Dawn | Page 3

Eleanor Hallowell Abbott
her basket of clothes in good earnest.
A moment later she was holding up with stern disapproval two socks with gaping heels.
"Keith Burton, here's them scandalous socks again! Now, do you go tell your father that I won't touch 'em. I won't mend 'em another once. He must get you a new pair--two new pairs, right away. Do you hear?"
But Keith did not hear. Keith was not there to hear. Still with that strained, white look on his face he had hurried out of the yard and through the gate.
Mrs. McGuire, however, did hear.
"My stars, Susan Betts, it's lucky your bark is worse than your bite!" she exclaimed. "Mend 'em, indeed! They won't be dry before you've got your darnin' egg in 'em."
Susan laughed ruefully. Then she sighed:--at arms' length she was holding up another pair of yawning socks.

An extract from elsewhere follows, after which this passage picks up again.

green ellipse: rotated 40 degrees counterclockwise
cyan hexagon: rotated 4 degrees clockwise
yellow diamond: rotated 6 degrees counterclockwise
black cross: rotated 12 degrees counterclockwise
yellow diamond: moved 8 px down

"I know it. And look at them, too," she snapped, in growing wrath. "But what's a body goin' to do? The boy'd go half-naked before his father would sense it, with his nose in that paint-box. Much as ever as he's got sense enough ter put on his own clothes--and he WOULDN'T know WHEN ter put on CLEAN ones, if I didn't spread 'em out for him!"

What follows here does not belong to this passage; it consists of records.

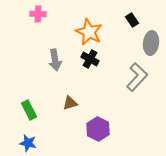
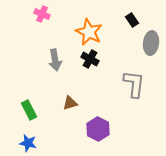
pink cross: moved 4 px right; rotated 21 degrees clockwise
gray L-shape: moved 3 px left, 7 px down; rotated 36 degrees counterclockwise
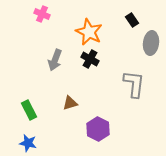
gray arrow: rotated 30 degrees clockwise
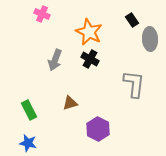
gray ellipse: moved 1 px left, 4 px up; rotated 10 degrees counterclockwise
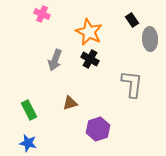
gray L-shape: moved 2 px left
purple hexagon: rotated 15 degrees clockwise
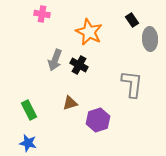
pink cross: rotated 14 degrees counterclockwise
black cross: moved 11 px left, 6 px down
purple hexagon: moved 9 px up
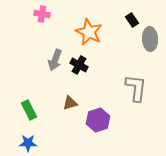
gray L-shape: moved 4 px right, 4 px down
blue star: rotated 12 degrees counterclockwise
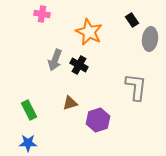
gray ellipse: rotated 10 degrees clockwise
gray L-shape: moved 1 px up
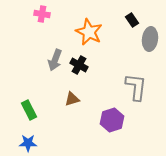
brown triangle: moved 2 px right, 4 px up
purple hexagon: moved 14 px right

"I know it. Too bad, too bad," murmured Mrs. McGuire, with a virtuous shake of her head. "An' he with his fine bringin'-up, an' now to be so shiftless an' good-for-nothin', an'--"

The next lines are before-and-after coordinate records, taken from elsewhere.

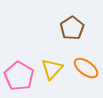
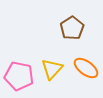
pink pentagon: rotated 20 degrees counterclockwise
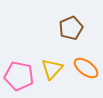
brown pentagon: moved 1 px left; rotated 10 degrees clockwise
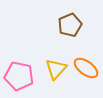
brown pentagon: moved 1 px left, 3 px up
yellow triangle: moved 4 px right
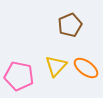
yellow triangle: moved 3 px up
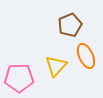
orange ellipse: moved 12 px up; rotated 30 degrees clockwise
pink pentagon: moved 2 px down; rotated 12 degrees counterclockwise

But Susan Betts was interrupting, her eyes flashing.
"If you please, I'll thank you to say no more like that about my master," she said with dignity. "He's neither shiftless, nor good-for- nothin'. His character is unbleachable! He's an artist an' a scholar an' a gentleman, an' a very superlative man. It's because he knows so much that--that he jest hain't got room for common things like clothes an' holes in socks."
"Stuff an' nonsense!" retorted Mrs. McGuire nettled in her turn. "I guess I've known Dan'l Burton as long as you have; an' as for his bein' your master--he can't call his soul his own when you're around, an' you know it."
But Susan, with a disdainful sniff, picked up her now empty clothes- basket and marched into the house.
Down the road Keith had reached the turn and was climbing the hill that led to old Mr. Harrington's shabby cottage.
The boy's eyes were fixed straight ahead. A squirrel whisked his tail alluringly from the bushes at the left, and a robin twittered from a tree branch on the right. But the boy neither saw nor heard--and when before had Keith Burton failed to respond to a furred or feathered challenge like that?
To-day there was an air of dogged determination about even the way he set one foot before the other. He had the air of one who sees his goal ahead and cannot reach it soon enough. Yet when Keith arrived at the sagging, open gate before the Harrington cottage, he stopped short as if the gate were closed; and his next steps were slow and hesitant. Walking on the grass at the edge of the path he made no sound as he approached the stoop, on which sat an old man.
At the steps, as at the gate, Keith stopped and waited, his gaze on the motionless figure in the rocking-chair. The old man sat with hands folded on his cane-top, his eyes apparently looking straight ahead.
Slowly the boy lifted his right arm and waved it soundlessly. He lifted his left--but there was no waving flourish. Instead it fell impotently almost before it was lifted. On the stoop the old man still sat motionless, his eyes still gazing straight ahead.
Again the boy hesitated; then, with an elaborately careless air, he shuffled his feet on the gravel walk and called cheerfully:
"Hullo, Uncle Joe."
"Hullo! Oh, hullo! It's Keith Burton, ain't it?"
The old head turned with the vague indecision of the newly blind, and a trembling hand thrust itself aimlessly forward. "It IS Keith--ain't it?"
"Oh, yes, sir, I'm Keith."
The boy, with a quick look about him, awkwardly shook the fluttering fingers--Keith was not in the habit of shaking hands with people, least of all with Uncle Joe Harrington. He sat down then on the step at the old man's feet.
"What did ye bring ter-day, my boy?" asked the man eagerly; then with a quick change of manner, he sighed, "but I'm afraid I can't fix it, anyhow."
"Oh, no, sir, you don't have to. I didn't bring anything to be mended to-day." Unconsciously Keith had raised his voice. He was speaking loudly, and very politely.
The old man fell back in his chair. He looked relieved, yet disappointed.
"Oh, well, that's all right, then. I'm glad. That is, of course, if I could have fixed it for you--His sentence remained unfinished. A profound gloom settled over his countenance.